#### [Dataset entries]
* * * * *
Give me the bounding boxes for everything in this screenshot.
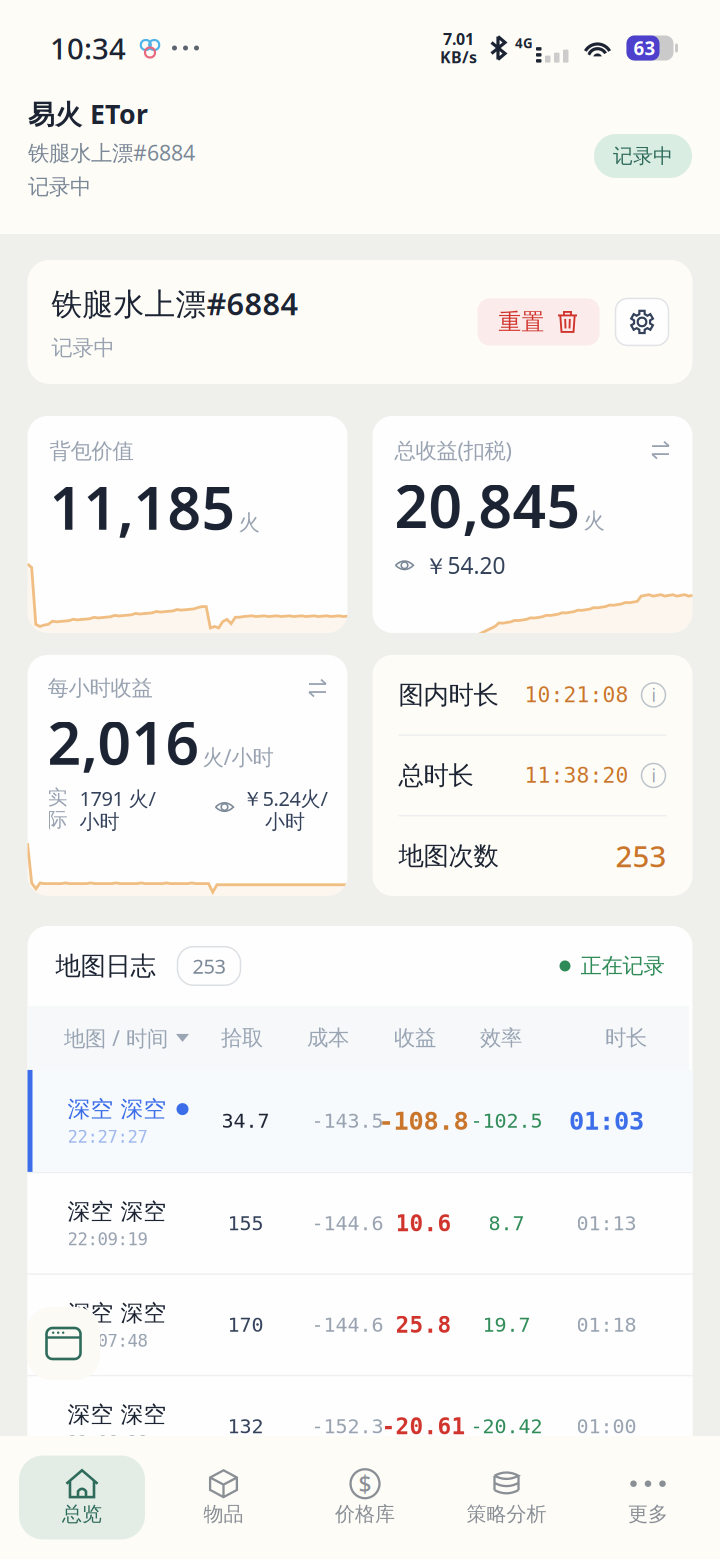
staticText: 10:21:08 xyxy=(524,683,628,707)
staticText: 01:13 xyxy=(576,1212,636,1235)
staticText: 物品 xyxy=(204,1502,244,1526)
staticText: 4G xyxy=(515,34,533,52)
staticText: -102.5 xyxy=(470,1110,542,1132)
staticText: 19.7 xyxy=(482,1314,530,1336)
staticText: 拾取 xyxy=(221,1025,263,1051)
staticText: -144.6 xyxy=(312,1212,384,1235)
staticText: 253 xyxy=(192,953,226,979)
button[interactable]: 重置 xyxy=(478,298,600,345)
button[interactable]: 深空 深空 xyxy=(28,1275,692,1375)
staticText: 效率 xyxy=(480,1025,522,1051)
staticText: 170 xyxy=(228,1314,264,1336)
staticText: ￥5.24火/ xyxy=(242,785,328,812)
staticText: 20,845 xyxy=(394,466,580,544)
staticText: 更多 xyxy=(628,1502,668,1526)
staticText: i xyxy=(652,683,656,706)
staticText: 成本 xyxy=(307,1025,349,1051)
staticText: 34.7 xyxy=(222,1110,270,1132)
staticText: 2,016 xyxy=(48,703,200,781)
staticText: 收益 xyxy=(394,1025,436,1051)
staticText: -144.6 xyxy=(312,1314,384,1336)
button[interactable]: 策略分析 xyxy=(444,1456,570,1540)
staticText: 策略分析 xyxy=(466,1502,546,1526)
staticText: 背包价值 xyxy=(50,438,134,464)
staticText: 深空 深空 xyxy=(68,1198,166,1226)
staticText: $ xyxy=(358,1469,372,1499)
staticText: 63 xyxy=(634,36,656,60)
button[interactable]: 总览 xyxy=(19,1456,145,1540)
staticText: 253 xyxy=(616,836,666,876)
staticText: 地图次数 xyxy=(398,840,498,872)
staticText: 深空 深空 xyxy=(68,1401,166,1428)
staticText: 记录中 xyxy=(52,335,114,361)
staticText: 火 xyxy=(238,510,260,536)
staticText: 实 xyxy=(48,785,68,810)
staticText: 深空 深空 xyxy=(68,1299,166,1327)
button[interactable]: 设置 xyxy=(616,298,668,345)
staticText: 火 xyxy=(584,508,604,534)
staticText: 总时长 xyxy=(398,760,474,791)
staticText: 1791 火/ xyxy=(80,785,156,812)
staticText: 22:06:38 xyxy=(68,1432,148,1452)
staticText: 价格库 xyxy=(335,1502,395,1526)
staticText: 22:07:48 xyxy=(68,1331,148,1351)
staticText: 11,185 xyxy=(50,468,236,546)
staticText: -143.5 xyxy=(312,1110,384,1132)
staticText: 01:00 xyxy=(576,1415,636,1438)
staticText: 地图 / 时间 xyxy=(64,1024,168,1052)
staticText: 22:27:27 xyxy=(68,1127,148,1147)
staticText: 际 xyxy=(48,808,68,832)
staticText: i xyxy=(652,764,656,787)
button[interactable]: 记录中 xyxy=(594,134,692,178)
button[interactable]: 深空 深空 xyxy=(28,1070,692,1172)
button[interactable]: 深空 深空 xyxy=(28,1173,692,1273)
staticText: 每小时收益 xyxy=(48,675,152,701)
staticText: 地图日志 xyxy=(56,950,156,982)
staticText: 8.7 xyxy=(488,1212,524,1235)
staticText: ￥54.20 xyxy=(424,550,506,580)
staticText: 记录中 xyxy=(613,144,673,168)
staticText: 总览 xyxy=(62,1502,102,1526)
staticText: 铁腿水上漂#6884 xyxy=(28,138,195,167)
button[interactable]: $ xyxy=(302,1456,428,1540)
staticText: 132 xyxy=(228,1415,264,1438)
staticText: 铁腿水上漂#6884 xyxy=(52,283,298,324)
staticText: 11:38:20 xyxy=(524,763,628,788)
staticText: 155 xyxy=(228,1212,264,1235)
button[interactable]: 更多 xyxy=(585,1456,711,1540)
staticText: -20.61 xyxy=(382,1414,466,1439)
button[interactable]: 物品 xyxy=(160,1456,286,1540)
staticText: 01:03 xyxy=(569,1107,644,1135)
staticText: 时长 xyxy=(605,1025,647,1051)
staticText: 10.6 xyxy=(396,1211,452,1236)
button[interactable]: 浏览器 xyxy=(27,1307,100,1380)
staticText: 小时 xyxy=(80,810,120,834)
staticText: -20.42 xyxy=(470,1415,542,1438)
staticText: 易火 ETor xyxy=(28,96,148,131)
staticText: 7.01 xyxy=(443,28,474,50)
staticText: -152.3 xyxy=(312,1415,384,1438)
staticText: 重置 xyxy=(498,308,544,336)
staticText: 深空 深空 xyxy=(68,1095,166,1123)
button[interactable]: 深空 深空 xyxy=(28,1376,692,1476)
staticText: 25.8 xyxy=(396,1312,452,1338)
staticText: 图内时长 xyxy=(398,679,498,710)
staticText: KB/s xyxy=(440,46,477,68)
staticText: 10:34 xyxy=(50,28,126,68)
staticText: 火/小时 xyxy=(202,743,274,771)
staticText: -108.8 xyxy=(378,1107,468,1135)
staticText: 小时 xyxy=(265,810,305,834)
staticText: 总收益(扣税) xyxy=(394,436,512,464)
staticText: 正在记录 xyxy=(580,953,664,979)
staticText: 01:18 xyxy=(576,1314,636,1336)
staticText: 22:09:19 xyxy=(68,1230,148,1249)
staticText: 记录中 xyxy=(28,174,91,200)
* * * * *
#### [ASSIGNED TASK]
From the entries above, copy every line that holds the word "策略分析".

#### [PROBLEM SOLUTION]
button[interactable]: 策略分析 xyxy=(444,1456,570,1540)
staticText: 策略分析 xyxy=(466,1502,546,1526)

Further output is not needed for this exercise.